# Stored dataset items
################
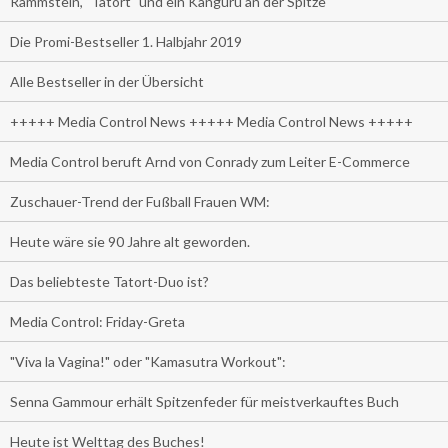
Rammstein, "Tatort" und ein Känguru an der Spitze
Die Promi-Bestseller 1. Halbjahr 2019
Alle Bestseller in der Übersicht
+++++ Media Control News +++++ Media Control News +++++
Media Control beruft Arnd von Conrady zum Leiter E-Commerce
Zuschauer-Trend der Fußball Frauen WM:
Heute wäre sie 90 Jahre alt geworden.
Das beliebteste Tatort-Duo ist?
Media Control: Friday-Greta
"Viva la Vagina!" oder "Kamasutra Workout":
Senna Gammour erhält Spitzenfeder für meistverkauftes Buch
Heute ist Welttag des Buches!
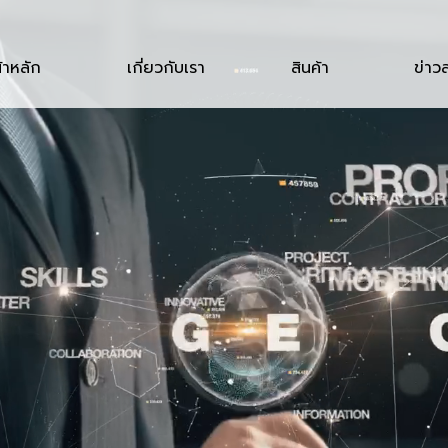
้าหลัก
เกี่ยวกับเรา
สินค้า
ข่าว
################
# EXERCISE AIM
Pull out every line of the records that includes the string "Bestseller".

# TASK RESPONSE
Die Promi-Bestseller 1. Halbjahr 2019
Alle Bestseller in der Übersicht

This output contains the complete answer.